The next day, vacuum the baking soda from the furniture using a vacuum machine with an upholstery attachment.
You’ll probably find people that also swear by coffee grounds, vinegar, or even vodka. However, while many things probably can remove or mask the cigar smell on furniture, many of them can also damage or stain the units. Because of this, we only recommend baking soda, and if that doesn’t work, please take your furniture to a professional cleaner.
Removing Cigar Smoke Smell From Your Walls
Did you know that nicotine contaminates dust? Because of that, smokers’ rooms not only smell, but they usually look very dirty, especially the walls and bright wood surfaces, such as kitchen countertops. To make sure that your walls stay clean, you should always have good ventilation in the room, as well as clean them regularly.
Repainting them also helps, but that can be too much of a hassle. So, first, you can try vacuuming them with an upholstery brush attachment. This is not a deep clean solution, but it works great for removing any loose debris or recent buildup of cigar smoke particles.
Second, right after you’ve vacuumed the walls, you can make a cleaning solution by mixing one gallon of hot water, three tablespoons of dish soap, and a half cup of baking soda. If your walls are washable (e.g., you do not have wallpaper), take a rug and scrub the walls with the mixture. Then, air the room by leaving the windows open until the walls dry.
Third, you can also make a mixture using undiluted vinegar (white or apple cider vinegar), lemon juice, or ammonia. Combine the ingredients and pour them into a spraying bottle. Gently spray the mixture on your walls while your windows are open.

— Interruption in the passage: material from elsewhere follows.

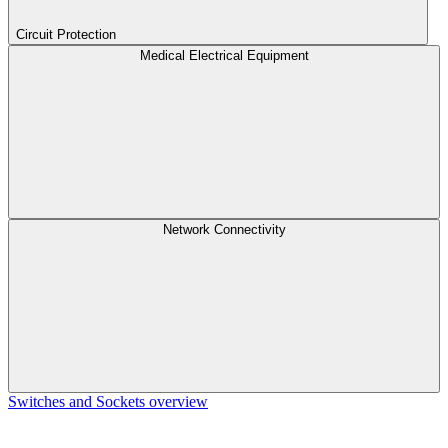
Circuit Protection
Medical Electrical Equipment
Network Connectivity
Switches and Sockets overview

Also, don’t forget to wear gloves and protective eyewear, especially if using ammonia, because it’s dangerous and can irritate the skin. Once the sprayed mixture dries, get a clear rug and rinse the walls with water.

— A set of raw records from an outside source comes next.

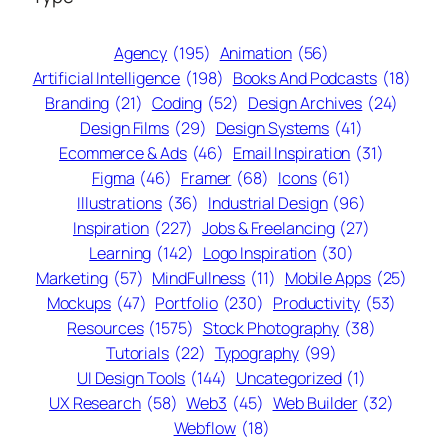
Agency
(195)
Animation
(56)
Artificial Intelligence
(198)
Books And Podcasts
(18)
Branding
(21)
Coding
(52)
Design Archives
(24)
Design Films
(29)
Design Systems
(41)
Ecommerce & Ads
(46)
Email Inspiration
(31)
Figma
(46)
Framer
(68)
Icons
(61)
Illustrations
(36)
Industrial Design
(96)
Inspiration
(227)
Jobs & Freelancing
(27)
Learning
(142)
Logo Inspiration
(30)
Marketing
(57)
MindFullness
(11)
Mobile Apps
(25)
Mockups
(47)
Portfolio
(230)
Productivity
(53)
Resources
(1575)
Stock Photography
(38)
Tutorials
(22)
Typography
(99)
UI Design Tools
(144)
Uncategorized
(1)
UX Research
(58)
Web3
(45)
Web Builder
(32)
Webflow
(18)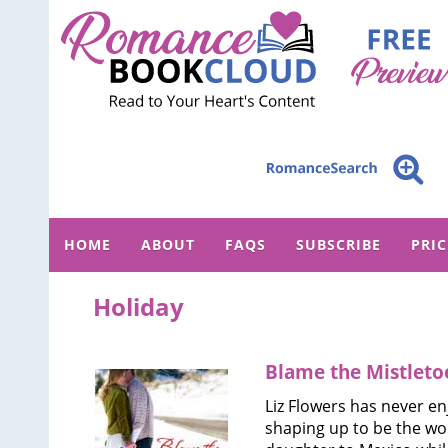
HOME
ABOUT
FAQS
SUBSCRIBE
PRI
Holiday
Blame the Mistleto
Liz Flowers has never en
shaping up to be the wor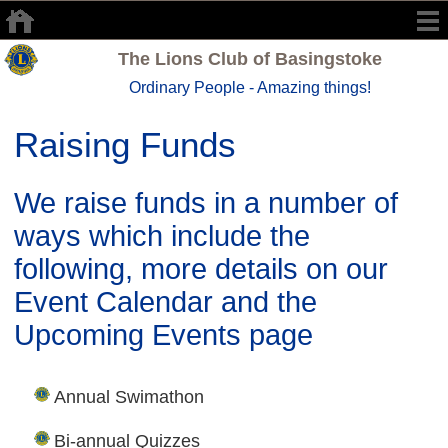
The Lions Club of Basingstoke
Ordinary People - Amazing things!
Raising Funds
We raise funds in a number of
ways which include the
following, more details on our
Event Calendar and the
Upcoming Events
page
Annual Swimathon
Bi-annual Quizzes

Finally, if none of the above-mentioned solutions work, call a professional to strip down the buildup of cigar smoke particles and repaint your walls.
Removing cigar smoke smell is an annoying and very difficult process, which is why prevention is always the best measure. But, when that’s not an option, make sure to clean your skin and clothes properly or air your room or car immediately after smoking a cigar.

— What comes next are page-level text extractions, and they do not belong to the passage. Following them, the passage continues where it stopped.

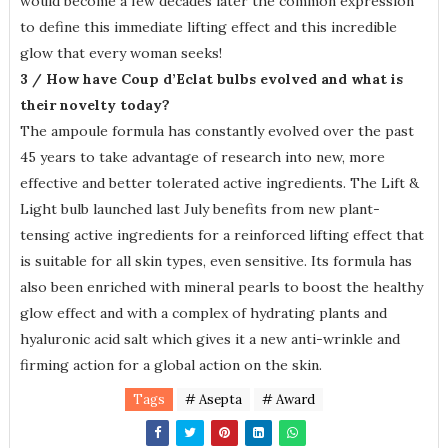
would become a few decades later the common expression
to define this immediate lifting effect and this incredible
glow that every woman seeks!
3 / How have Coup d’Eclat bulbs evolved and what is
their novelty today?
The ampoule formula has constantly evolved over the past
45 years to take advantage of research into new, more
effective and better tolerated active ingredients. The Lift &
Light bulb launched last July benefits from new plant-
tensing active ingredients for a reinforced lifting effect that
is suitable for all skin types, even sensitive. Its formula has
also been enriched with mineral pearls to boost the healthy
glow effect and with a complex of hydrating plants and
hyaluronic acid salt which gives it a new anti-wrinkle and
firming action for a global action on the skin.
Tags
# Asepta
# Award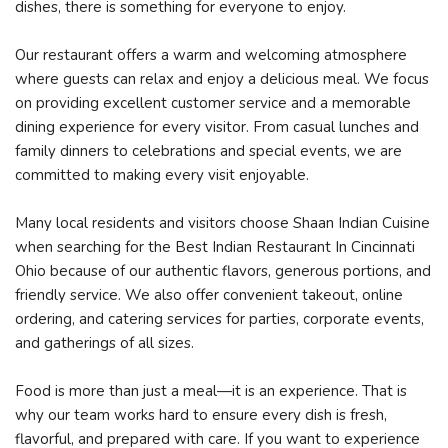
dishes, there is something for everyone to enjoy.
Our restaurant offers a warm and welcoming atmosphere
where guests can relax and enjoy a delicious meal. We focus
on providing excellent customer service and a memorable
dining experience for every visitor. From casual lunches and
family dinners to celebrations and special events, we are
committed to making every visit enjoyable.
Many local residents and visitors choose Shaan Indian Cuisine
when searching for the Best Indian Restaurant In Cincinnati
Ohio because of our authentic flavors, generous portions, and
friendly service. We also offer convenient takeout, online
ordering, and catering services for parties, corporate events,
and gatherings of all sizes.
Food is more than just a meal—it is an experience. That is
why our team works hard to ensure every dish is fresh,
flavorful, and prepared with care. If you want to experience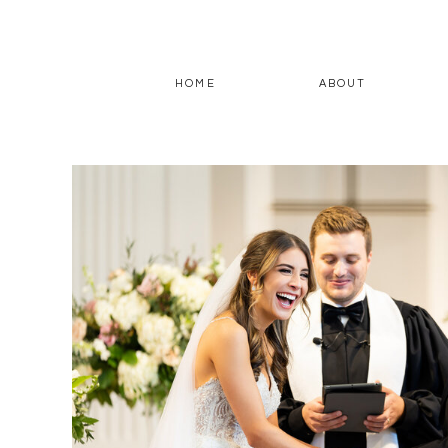
HOME
ABOUT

The reason for this is simple: your surroundings absorb small particles from your cigar smoke, and they gradually build up on both soft (furniture) and hard (wood, walls, etc.) surfaces.
As we’ve seen, the buildup of cigar smoke particles in the air and objects in our surroundings is called third-hand smoke and is bad for our health. Hopefully, our advice will come in useful to help you keep your surroundings healthier.